Unlike conventional 3D search radars that use elevation scan technology, the Giraffe AMB can maintain the high target detection rate of a two-dimensional system by covering the full elevation range simultaneously with multiple antenna beams. A high 3D target update rate is combined with efficient and accurate monopulse altitude coverage. The system uses one wide beam for transmission and multiple digitally shaped narrow beams for reception. By maintaining pulse density, the unit also can maintain clutter suppression in unfavorable weather conditions.

The Giraffe AMB’s triple beam radar scans an entire volume of sky in a single sweep. Other types of 3D radar take up to three seconds per revolution to make a sweep, Järbur explains. If a Giraffe is put into an air force reference network, it will take one to two seconds to update its information. It is the first system that can provide both a high data and scan rate in 3D, he maintains. The radar is designed to be highly resistant to jamming. Järbur notes that older air defense radars used disk-lobe beams that are prone to jamming.

In the mid-1980s the Swedish military approached Ericsson to develop a system with a 3D capability. The original development models used a pencil beam, but tests from 1988 to 1992 found that it was impossible to provide the data renewal rate the military required. To meet the military’s needs, the Giraffe AMB transmits in three loops and receives on 12 loops to provide accurate elevation data.

As a former air defense officer, Järbur explains that time is critical for air defense systems, especially medium- and short-range systems. For example, earlier radar systems began an engagement with a central radar conducting a box search pattern. It typically took 5 to 20 seconds to locate a target with the engagement time from detection to intercept often taking up to one minute.

Järbur claims the Giraffe AMB radar can detect incoming aircraft in one or two seconds instead of 20. This gives commanders an additional 15 seconds to make firing arrangements and puts missiles in more favorable engagement envelopes.

Individual Giraffe AMB platforms can simultaneously coordinate air defense fire from medium-range to a large number of short- and very-short-range units.
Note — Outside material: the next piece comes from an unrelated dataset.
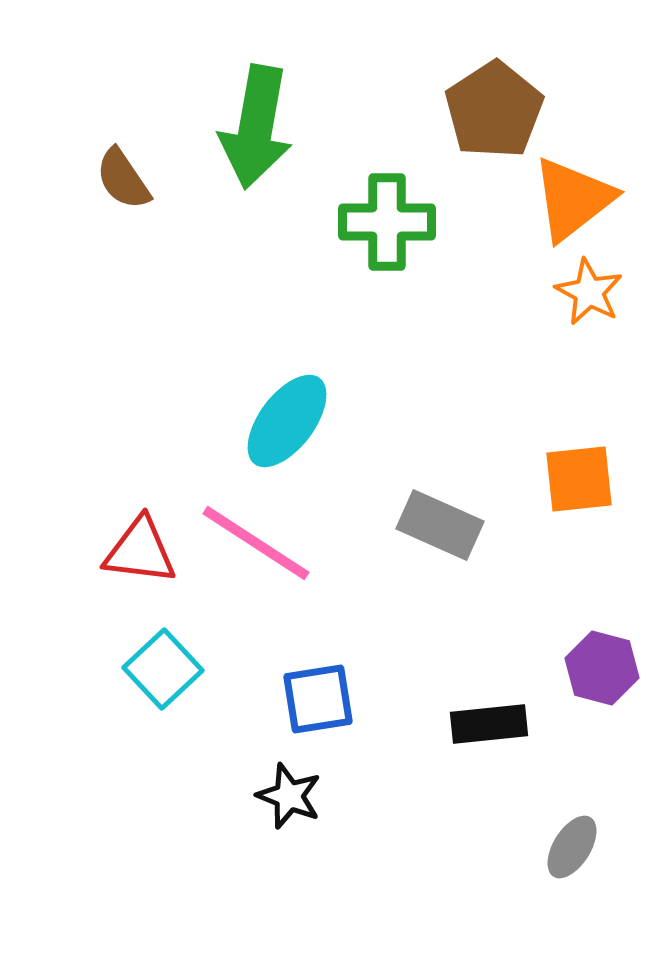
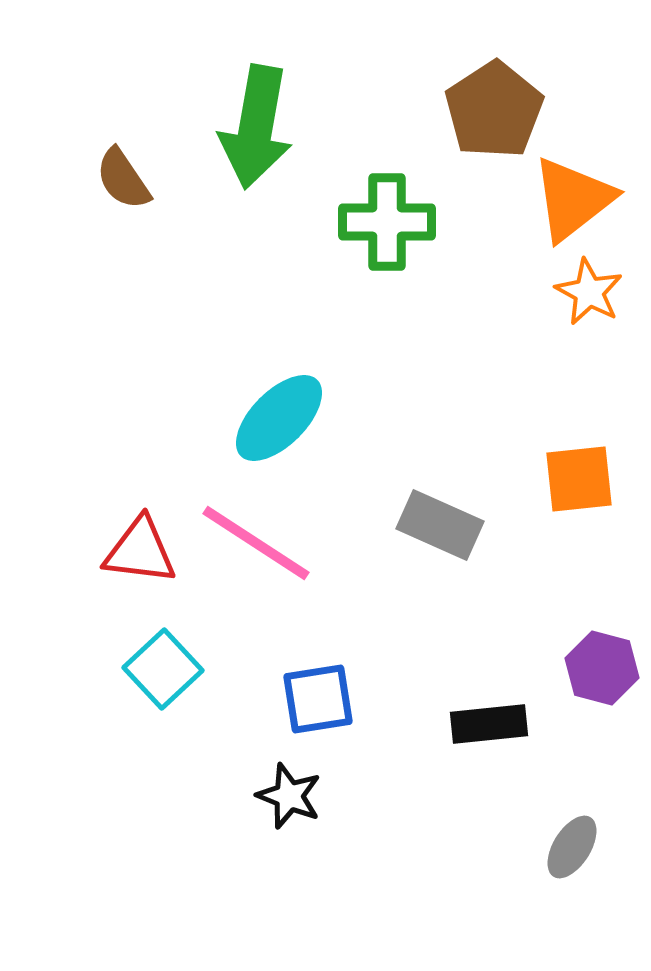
cyan ellipse: moved 8 px left, 3 px up; rotated 8 degrees clockwise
Radars are available with instrumented ranges of 30, 60, 100 and 180 kilometers. Elevation coverage exceeds 70 degrees. Tracking and sensor fusion functions include group and split tracking of up to 150 objects, track correlation, jammer triangulation and full radar netting of data from other radars and command centers.

Each Giraffe AMB is a fully autonomous system featuring integrated primary and secondary radar and command, control and communications systems. The unit and its power supply are housed in a 20-foot splinter and nuclear-biological-chemical protected cabin that weighs less than 10 tons. The extendible antenna’s operating height can be selected in two positions: 9 meters or 13 meters, depending on the surrounding terrain. One soldier can operate the radar, or it can be controlled remotely as part of a network. When command functions are needed, the crew can be increased to three persons operating three identical consoles in different role settings. The Giraffe AMB can be installed on any compatible cross-country or tracked vehicle and deployed in less than 10 minutes.
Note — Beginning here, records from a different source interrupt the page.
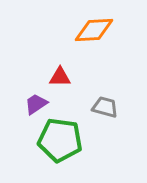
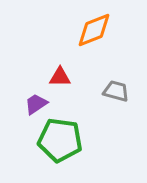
orange diamond: rotated 18 degrees counterclockwise
gray trapezoid: moved 11 px right, 16 px up
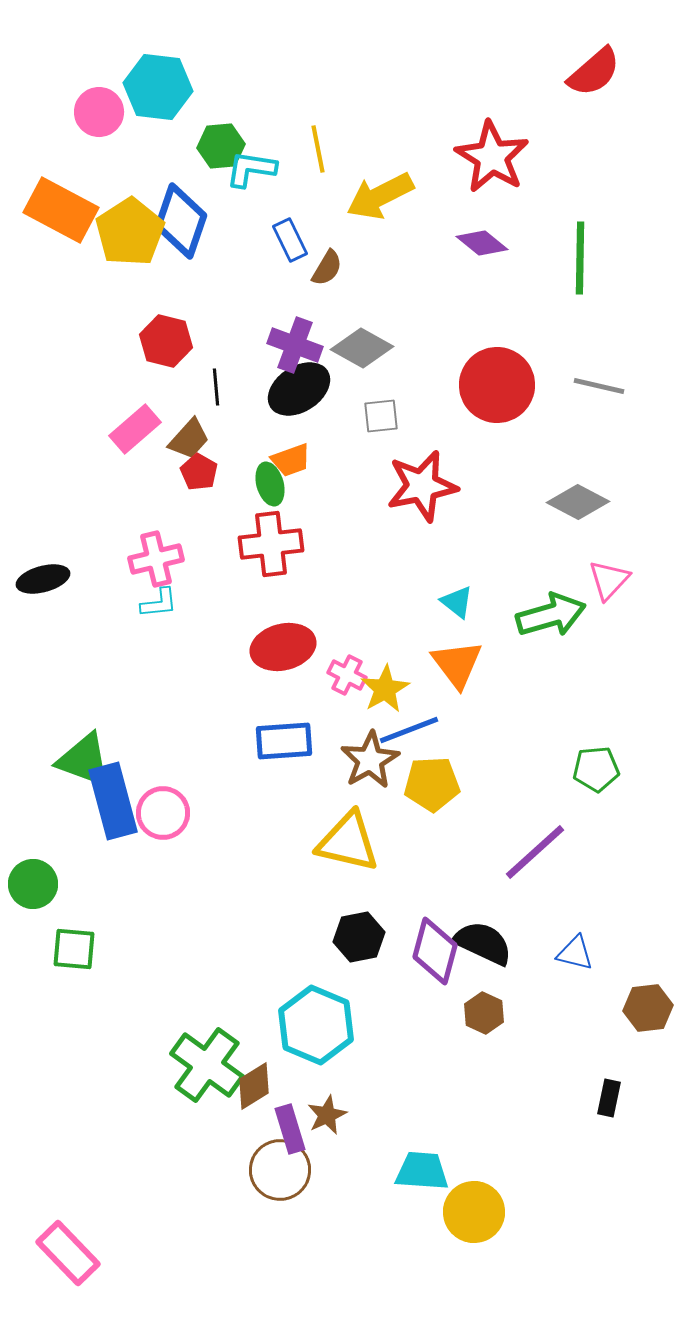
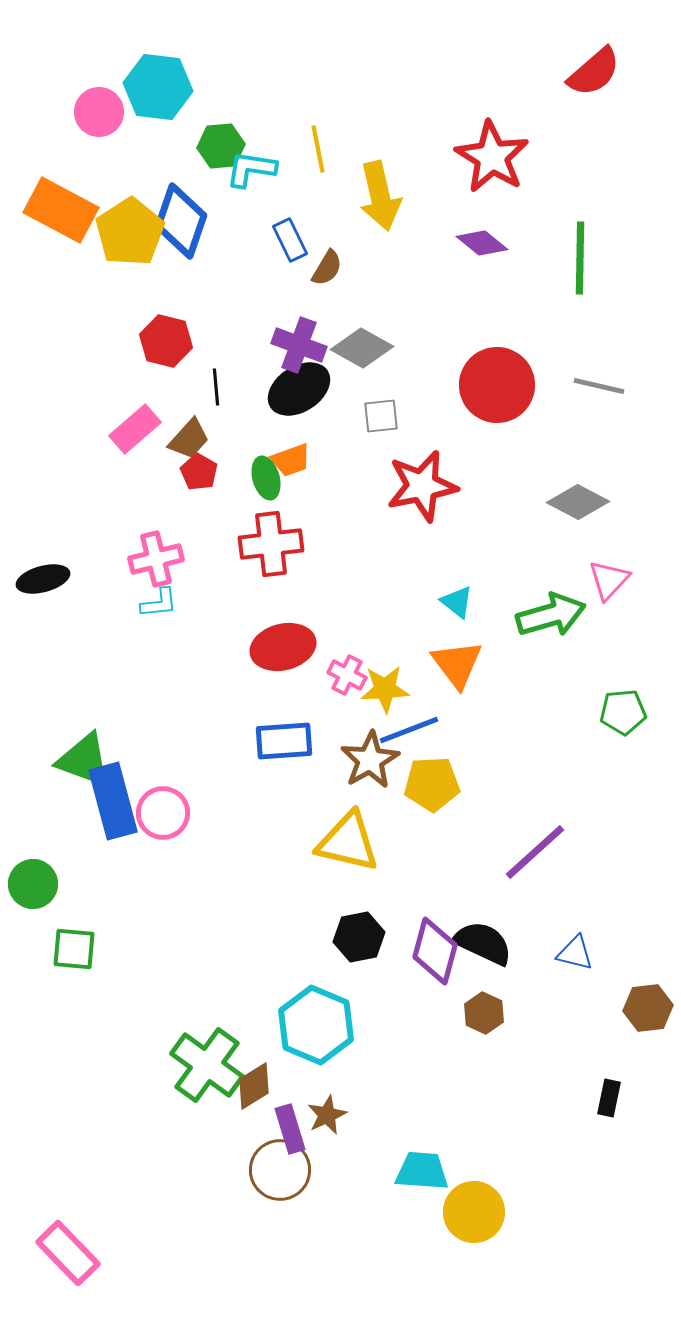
yellow arrow at (380, 196): rotated 76 degrees counterclockwise
purple cross at (295, 345): moved 4 px right
green ellipse at (270, 484): moved 4 px left, 6 px up
yellow star at (385, 689): rotated 27 degrees clockwise
green pentagon at (596, 769): moved 27 px right, 57 px up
The system incorporates threat and weapons evaluation systems designed to take sensor information and model target positions. Operators then use this data to determine which battery or weapon in the network is most suitable to attack the threat.
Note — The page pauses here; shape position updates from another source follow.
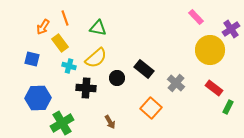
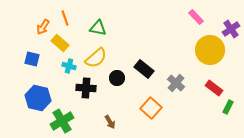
yellow rectangle: rotated 12 degrees counterclockwise
blue hexagon: rotated 15 degrees clockwise
green cross: moved 2 px up
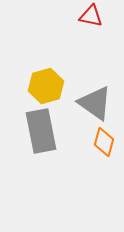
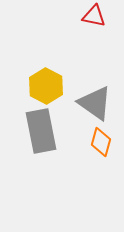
red triangle: moved 3 px right
yellow hexagon: rotated 16 degrees counterclockwise
orange diamond: moved 3 px left
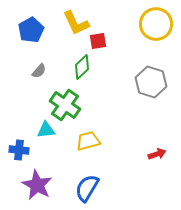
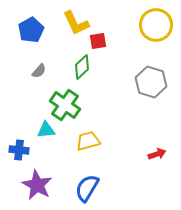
yellow circle: moved 1 px down
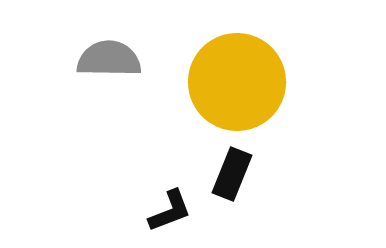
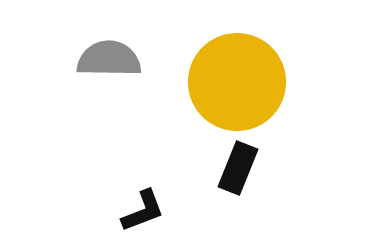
black rectangle: moved 6 px right, 6 px up
black L-shape: moved 27 px left
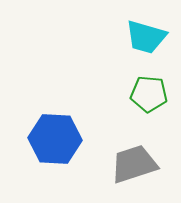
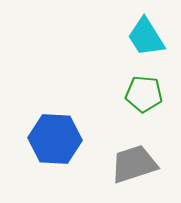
cyan trapezoid: rotated 42 degrees clockwise
green pentagon: moved 5 px left
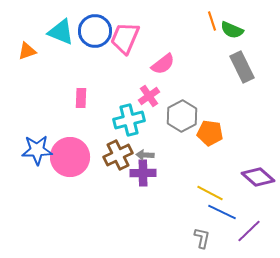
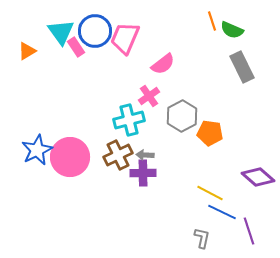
cyan triangle: rotated 32 degrees clockwise
orange triangle: rotated 12 degrees counterclockwise
pink rectangle: moved 5 px left, 51 px up; rotated 36 degrees counterclockwise
blue star: rotated 24 degrees counterclockwise
purple line: rotated 64 degrees counterclockwise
Giraffe AMBs use Swedish datalinks and can operate with other systems such as the French air force’s Link 11 system. Ericsson’s equipment has Link 16 capabilities, but at the moment, the firm does not have a customer that requires it, he says.

A datalink system allows individual Giraffe units to receive data from other sensors and to make unit assignments for air defense purposes. Järbur explains that Giraffe AMB units can operate in a passive mode while assigning firing orders and creating local air pictures.

According to Järbur, the command and control system is now in use with the Swedish military as a command, control and communications system for air defense weapons such as the Hawk missile. The ground-based version of the radar has been sold to four foreign customers and the naval version to two.